Tunç 'Yolsuzluklarla mücadele mevzuatımızda belli'

Kamu gücü kullanılarak elde edilen haksız kazançların araştırılması hakkındaki HDP Grup Önerisi hakkında TBMM Genel Kurulunda konuşan TBMM Adalet Komisyonu Başkanı ve AK Parti Bartın Milletvekili Yılmaz Tunç, 'Yol haritası mevzuatımızda bellidir. Usulsüzlük, yolsuzluk yapan varsa müeyyidesi vardır. Bu müeyyideyi uygulayacak olan da bağımsız yargıdır' dedi.

Tunç 'Yolsuzluklarla mücadele mevzuatımızda belli'

TBMM Adalet Komisyonu Başkanı ve AK Parti Bartın Milletvekili Yılmaz Tunç, kamu gücü kullanılarak elde edilen haksız kazançların araştırılması hakkındaki HDP Grup Önerisi hakkında TBMM Genel Kurulunda konuştu. Grup önerisindeki gerekçelere katılmalarının mümkün olmadığını ifade eden Tunç, “HDP Grup önerisiyle Türkiye’de haksız kazanç iddialarının araştırılması ve engellenmesi için yol haritası oluşturulması amacıyla Meclis araştırması açılması talep ediliyor. Öncelikle önergede bahsedilen gerekçelere katılmamız mümkün değildir. Gerek ulusal mevzuatımız gerekse de tarafı olduğumuz uluslar arası sözleşme ve belgelerde yol haritası zaten belirlenmiştir. Mevzuatımızda başta Türk Ceza Kanunu, Ceza Muhakemesi Kanunu 3628 Sayılı Mal Bildiriminde Bulunulması Rüşvet ve Yolsuzluklarla Mücadele Kanunu başta olmak üzere bu konuyla ilgili doğrudan ilgili olan 8 kanunun 6’sı AK Parti döneminde kanunlaştırılmıştır” dedi.

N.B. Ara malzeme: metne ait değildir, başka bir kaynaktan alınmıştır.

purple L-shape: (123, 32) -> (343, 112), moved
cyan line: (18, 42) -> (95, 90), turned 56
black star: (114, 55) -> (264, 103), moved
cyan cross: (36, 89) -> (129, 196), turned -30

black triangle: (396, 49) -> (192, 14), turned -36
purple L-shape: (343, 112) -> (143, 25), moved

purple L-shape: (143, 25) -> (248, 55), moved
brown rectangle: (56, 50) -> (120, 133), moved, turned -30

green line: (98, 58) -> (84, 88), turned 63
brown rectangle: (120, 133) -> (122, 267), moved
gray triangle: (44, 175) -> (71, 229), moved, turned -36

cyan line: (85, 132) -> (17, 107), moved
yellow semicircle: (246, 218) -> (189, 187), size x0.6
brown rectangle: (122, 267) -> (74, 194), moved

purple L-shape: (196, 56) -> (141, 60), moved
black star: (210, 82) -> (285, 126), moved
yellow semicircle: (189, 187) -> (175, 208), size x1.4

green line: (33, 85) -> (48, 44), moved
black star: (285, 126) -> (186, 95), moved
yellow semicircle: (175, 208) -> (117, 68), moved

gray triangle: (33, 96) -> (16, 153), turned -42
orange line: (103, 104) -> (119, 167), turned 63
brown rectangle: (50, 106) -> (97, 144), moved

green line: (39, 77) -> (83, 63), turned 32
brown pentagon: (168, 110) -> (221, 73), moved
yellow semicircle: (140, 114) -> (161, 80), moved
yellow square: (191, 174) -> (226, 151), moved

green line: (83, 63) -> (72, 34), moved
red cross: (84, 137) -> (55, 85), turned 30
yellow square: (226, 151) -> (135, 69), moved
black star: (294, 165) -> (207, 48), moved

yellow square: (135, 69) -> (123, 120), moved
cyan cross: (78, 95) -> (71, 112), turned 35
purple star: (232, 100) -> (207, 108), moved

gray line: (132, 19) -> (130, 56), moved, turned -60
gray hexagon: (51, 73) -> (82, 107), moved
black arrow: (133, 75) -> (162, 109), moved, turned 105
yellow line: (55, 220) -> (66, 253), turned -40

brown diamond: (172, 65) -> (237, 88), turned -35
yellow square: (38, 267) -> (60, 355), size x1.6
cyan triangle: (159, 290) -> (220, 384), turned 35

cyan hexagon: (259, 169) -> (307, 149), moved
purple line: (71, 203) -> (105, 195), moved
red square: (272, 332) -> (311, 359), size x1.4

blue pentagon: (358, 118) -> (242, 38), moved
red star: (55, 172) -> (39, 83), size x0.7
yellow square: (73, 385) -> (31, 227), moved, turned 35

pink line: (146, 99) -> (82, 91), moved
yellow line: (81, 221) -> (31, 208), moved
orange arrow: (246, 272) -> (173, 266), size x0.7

“Yol haritası mevzuatımızda bellidir”

Yolsuzluklarla mücadelenin yol haritasının mevzuatımızda belli olduğunu kaydeden Yılmaz Tunç şöyle devam etti:

“Yine ülkemizin yolsuzlukla mücadele için taraf olduğu başta Avrupa Konseyi Özel Hukuk Sözleşmesi, yine Avrupa Konseyi Yolsuzluğa Karşı Ceza Hukuku Sözleşmesi tüm bu sözleşme ve belgelerde AK Parti döneminde onaylanmış sözleşme ve belgelerdir. Görüldüğü üzere yol haritası mevzuatımızda bellidir. Usulsüzlük, yolsuzluk yapan varsa müeyyidesi vardır. Bu müeyyideyi uygulayacak olan da bağımsız yargıdır. Bu konuda şüphesi olan varsa, iddiası olan varsa  bunu bildireceği yer, bunun soruşturma ve kovuşturma makamı bağımsız yargıdır.

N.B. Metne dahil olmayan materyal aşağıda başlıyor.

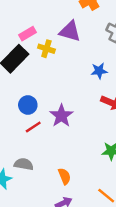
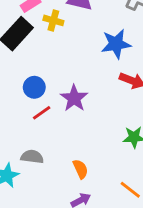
blue star: (99, 71) -> (116, 44), size x1.5

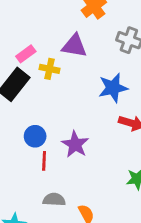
red line: (42, 113) -> (44, 161), turned -48
gray semicircle: (32, 157) -> (54, 200), moved

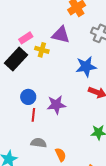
purple star: (75, 144) -> (56, 105), turned 30

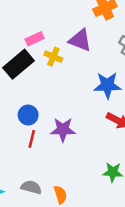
gray semicircle: (39, 143) -> (31, 187), moved

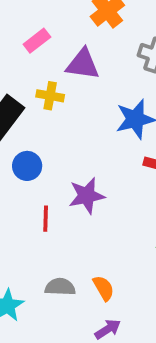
pink rectangle: (35, 39) -> (37, 41), moved
blue circle: (28, 115) -> (27, 166), moved

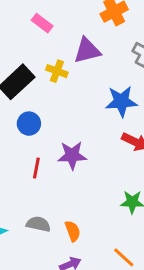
pink rectangle: (37, 41) -> (42, 23), moved, turned 65
purple triangle: (83, 64) -> (87, 51), turned -32

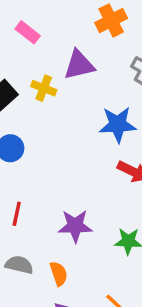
purple star: (72, 155) -> (75, 226), moved
red line: (36, 168) -> (17, 214), moved

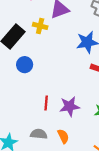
red line: (17, 214) -> (46, 103), moved

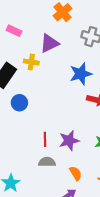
gray semicircle: (39, 134) -> (47, 162), moved
orange semicircle: (63, 136) -> (76, 173), moved

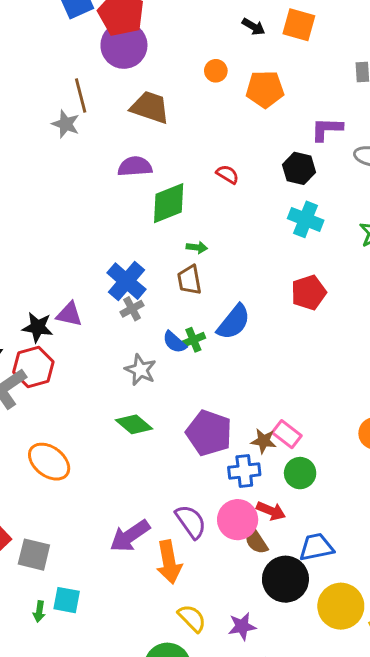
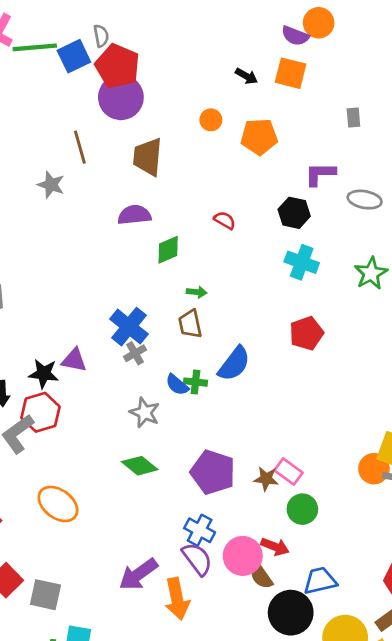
brown trapezoid: (150, 107) -> (148, 157), turned -102
gray star: (66, 124) -> (51, 185), moved
green diamond: (169, 203) -> (168, 250), size x0.7
green cross: (193, 340) -> (195, 382), turned 30
blue cross: (244, 471) -> (200, 530), moved, turned 36

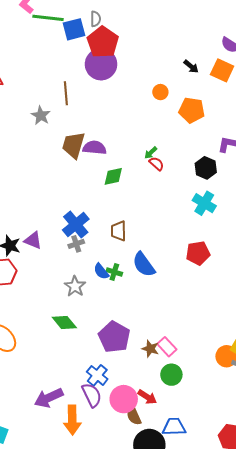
brown trapezoid: (148, 157) -> (74, 145), moved
green arrow: (197, 292) -> (151, 153), moved, turned 120
blue semicircle: (234, 364) -> (144, 265), turned 96

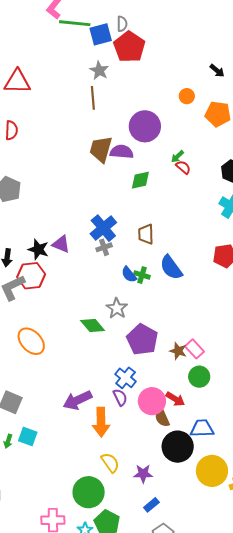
purple circle: (101, 64) -> (145, 126), moved
gray star: (41, 115) -> (99, 70), moved
gray star: (75, 286) -> (117, 308), moved
purple semicircle: (92, 395) -> (120, 397), size x0.7

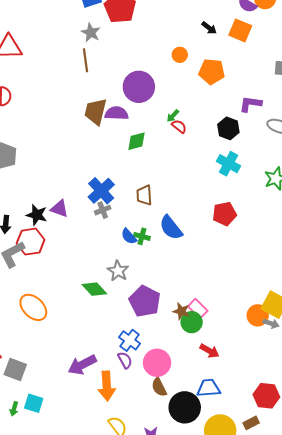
green circle: (199, 377) -> (192, 322), moved
red arrow: (175, 399) -> (209, 351), moved
brown semicircle: (162, 417) -> (159, 387), moved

“Milletimizin 15 sandıkta bu sözlerin geçerli olmadığı onaylamıştır”

Önergede gerekçeye baktığımız zaman Cumhurbaşkanlığı Hükümet Sisteminde ve AK Parti iktidarında ekonominin yönetilemediği, kamu alanının kaynaklarının keyfi kullanılması nedeniyle halkın yoksullaştığı, bunun da ekonomik krize neden olduğu iddia edilmektedir. Bu iddialar AK Parti’nin 2002’de iktidara geldiği günden beri muhalefetin tekrarladığı sözlerdir. Ancak bu sözler gerçek durumu yansıtmadığı için geçtiğimiz 18 yılda milletimizin önüne konulan 15 sandıkta bu sözlerin geçerli olmadığı onaylamıştır. Salgın döneminde bütün dünya ülkelerinin ekonomileri küçülürken Türkiye 2020 yılının son çeyreğinde OECD ülkeleri arasında pozitif büyüyen tek ülke olarak yüzde 5.9 gibi bir büyüme kaydetmişti. 2020 yılında dünya genelinde büyüme gösteren 2 ülkeden biri olmuştur.

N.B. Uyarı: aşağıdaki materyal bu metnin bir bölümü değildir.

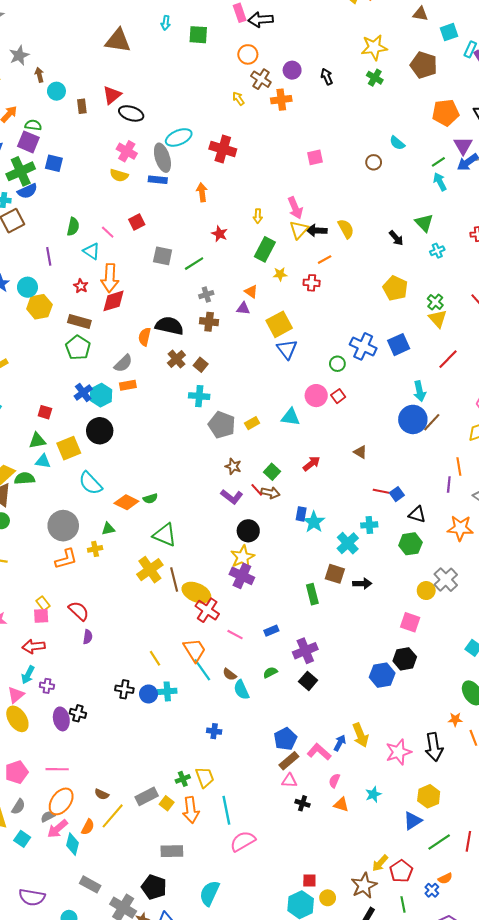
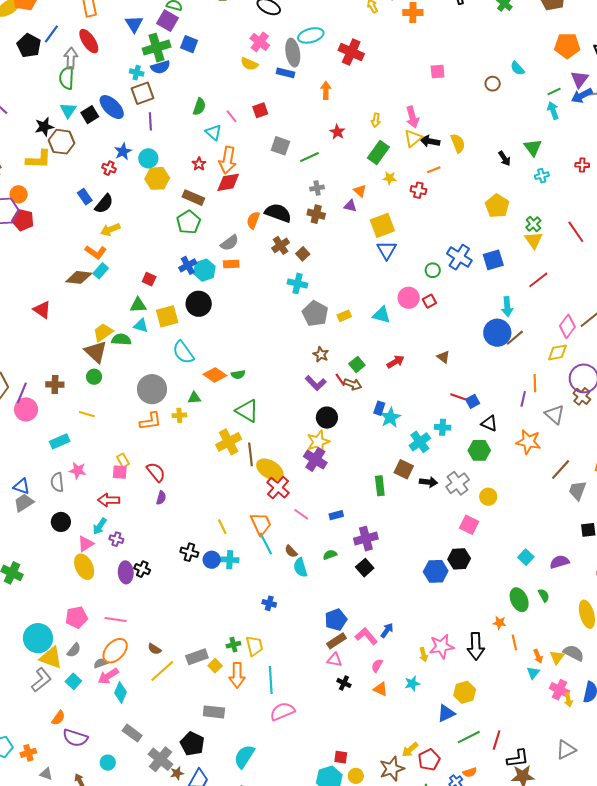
purple line: (49, 256) -> (150, 121), moved
gray cross: (446, 580) -> (458, 483), moved
yellow arrow: (360, 735) -> (424, 655), moved, size x0.6
orange semicircle: (88, 827) -> (58, 718), moved

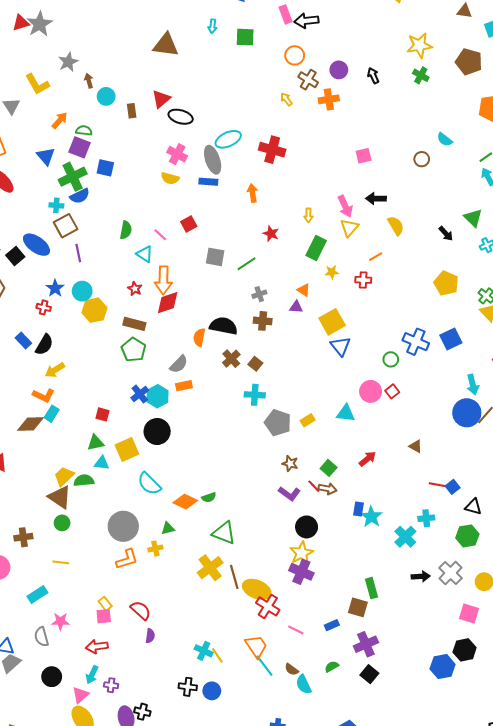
black arrow: (430, 141) -> (376, 199), moved
brown square: (404, 469) -> (358, 607), moved
cyan cross: (230, 560) -> (204, 651), moved, turned 30

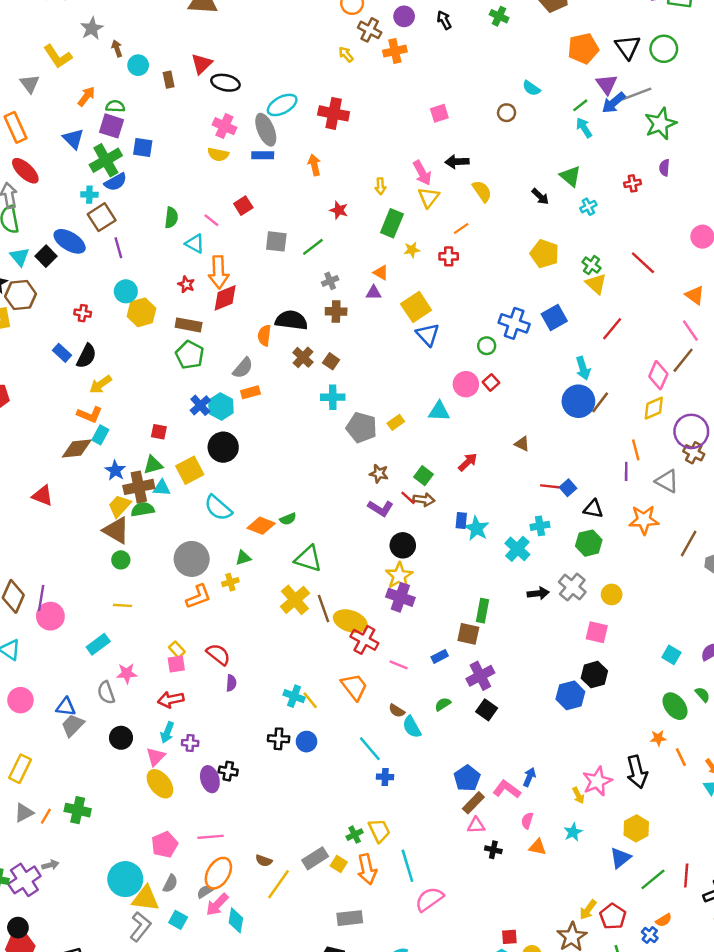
blue star: (55, 288) -> (115, 470), moved
brown cross: (23, 537) -> (139, 487), moved, size x1.4
green rectangle: (372, 588) -> (482, 611), turned 30
cyan line: (264, 666) -> (370, 749), moved

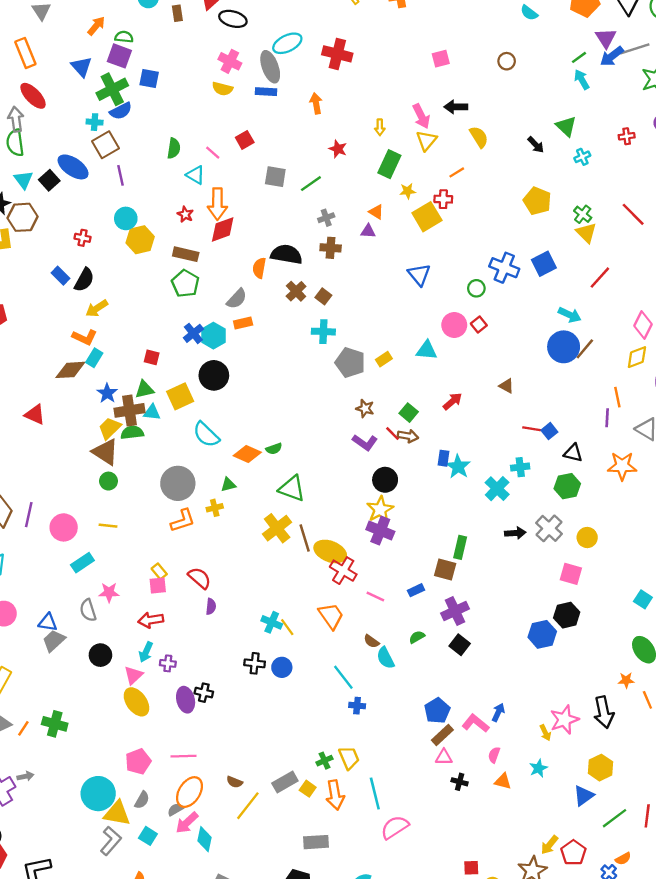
cyan semicircle: (531, 88) -> (529, 13), moved
yellow square: (416, 307) -> (427, 217), moved
cyan arrow: (583, 368) -> (570, 315), turned -50
pink circle: (50, 616) -> (64, 527), moved

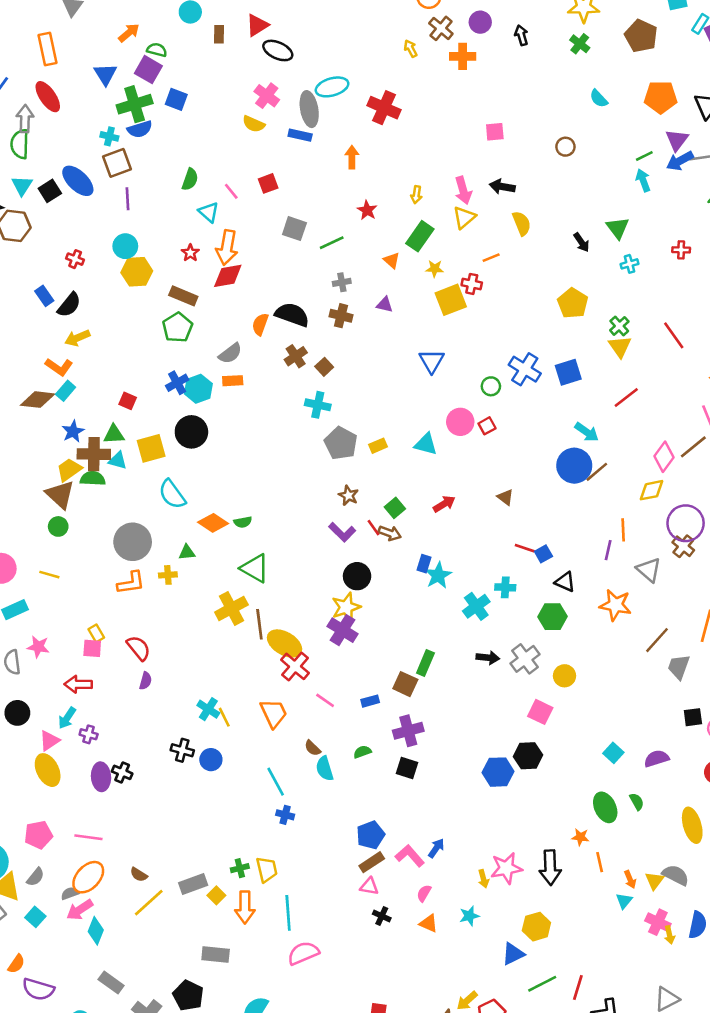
orange triangle: (376, 212) -> (392, 260), moved
black square: (460, 645) -> (407, 768), turned -30

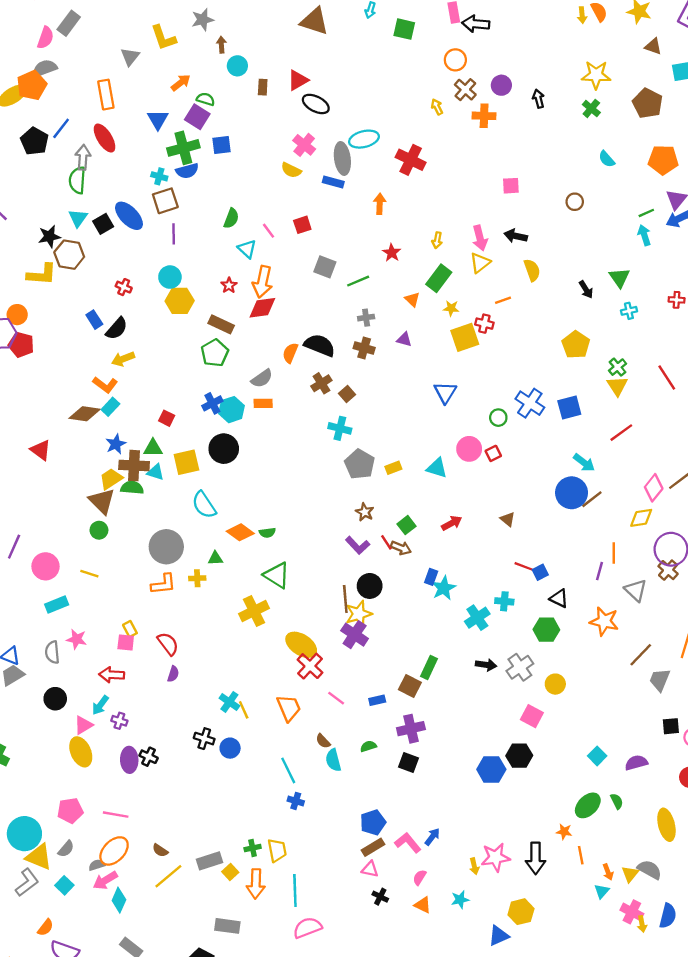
blue square: (176, 99) -> (222, 145), turned -30
brown line: (259, 624) -> (345, 599), moved
green ellipse: (605, 807) -> (588, 805), turned 68

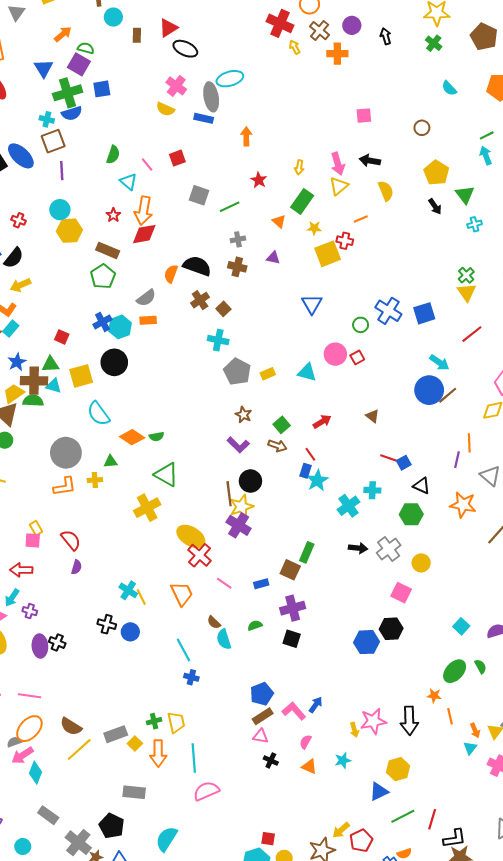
red cross: (411, 160) -> (280, 23), moved
yellow pentagon: (576, 345) -> (436, 173), moved
red line: (386, 542) -> (310, 454), moved
brown semicircle: (160, 850) -> (71, 726), size x1.5

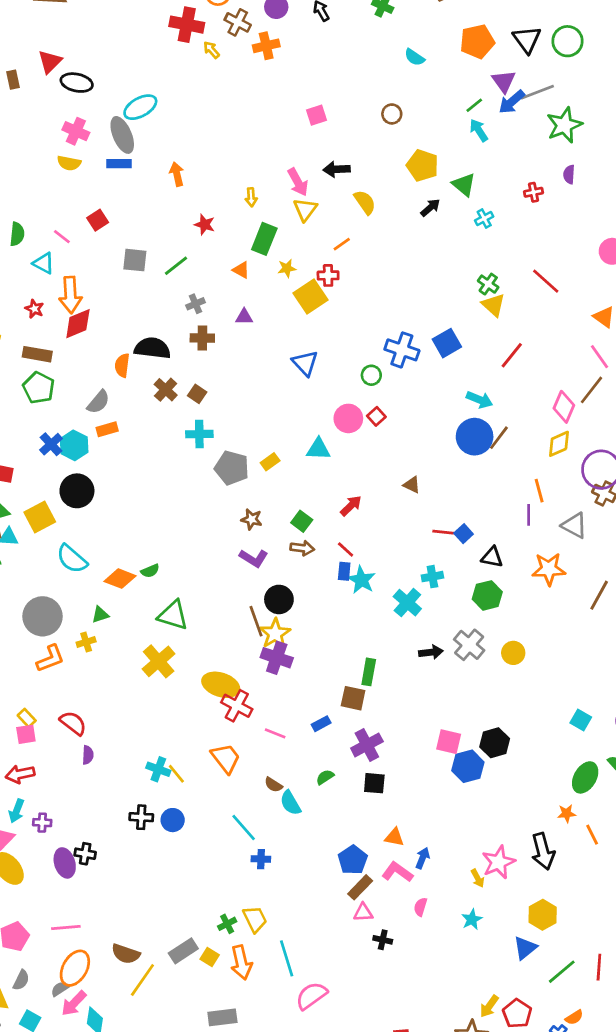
black arrow: (435, 206) -> (430, 208), turned -84
pink square: (401, 593) -> (449, 742), moved
orange triangle: (309, 767) -> (394, 837), moved

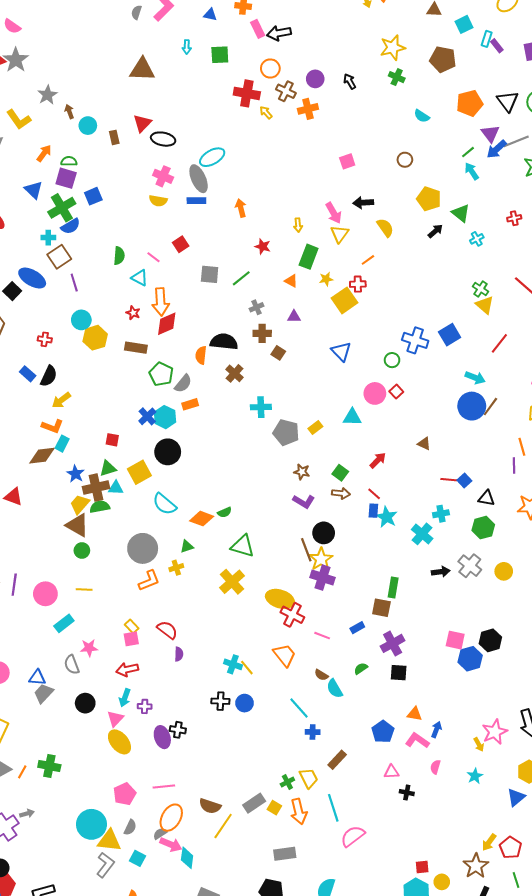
green pentagon: (39, 388) -> (161, 374), moved
brown square: (197, 394) -> (278, 353), moved
brown rectangle: (360, 887) -> (337, 760), moved
pink arrow: (74, 1003) -> (171, 845), turned -110

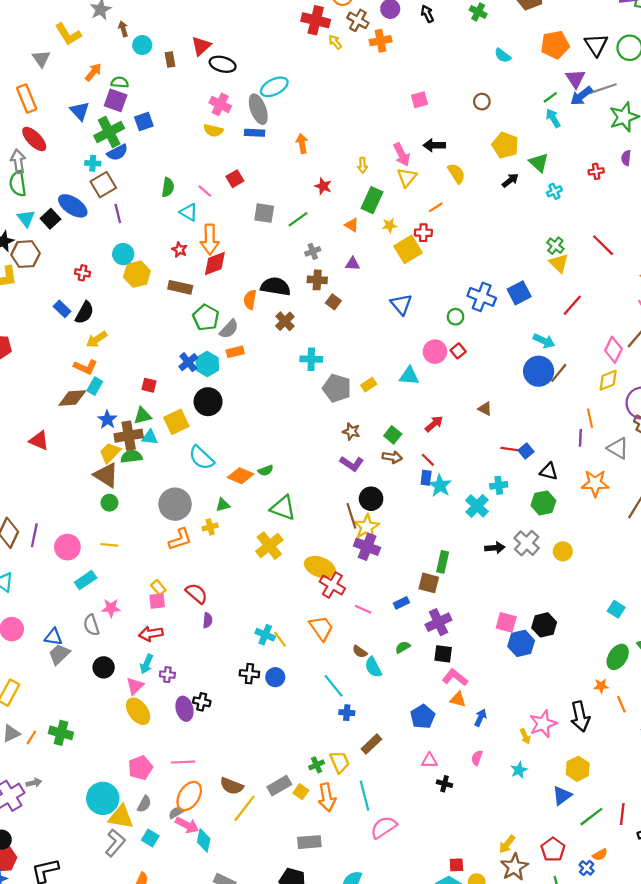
pink L-shape: (417, 740) -> (455, 677), moved
yellow arrow: (489, 842) -> (507, 844), moved

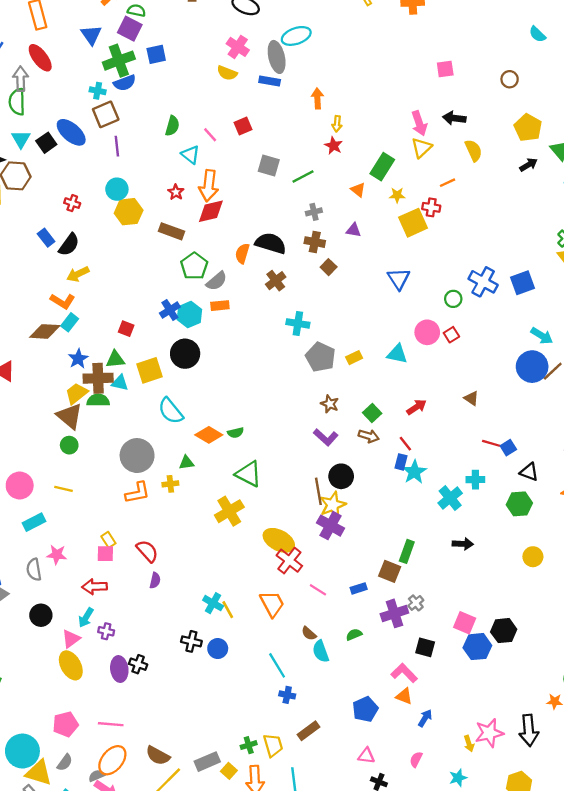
yellow arrow: (363, 165) -> (337, 124), moved
gray cross: (527, 543) -> (416, 603), moved, size x0.6
black square: (443, 654) -> (425, 647), moved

“Cumhurbaşkanlığı Hükümet Sistemi güven ve istikrar sistemidir”

Cumhurbaşkanlığı Hükümet Sisteminin ekonomik krize yol açtığı iddiasının hiçbir geçerliliği yoktur. Pandemi nedeniyle sektör bazlı daralmalar pandeminin etkisi kalktıktan sonra süratle olumluya dönecektir. Cumhurbaşkanlığı Hükümet Sistemi güven ve istikrar sistemidir. Parlamenter sistem krizler sistemidir. Hükümet krizleri ekonomik krizlere bu da fakirliğe yoksulluğa yol açmıştır. Teröre yol açmıştır. Vesayetçi anlayışları güçlenmesine neden olmuştur. Darbelere, muhtıralara yol açmıştır. Türkiye dış politikada güçsüz bir duruma düşmüştür. Bu nedenle parlamenter sistemi bize kimse anlatmasın. Milletimiz o günleri, o reçeteleri çok iyi hatırlıyor.

“Yolsuzluklara, usulsüzlüklere, rantiyeye fırsat verilmiyor”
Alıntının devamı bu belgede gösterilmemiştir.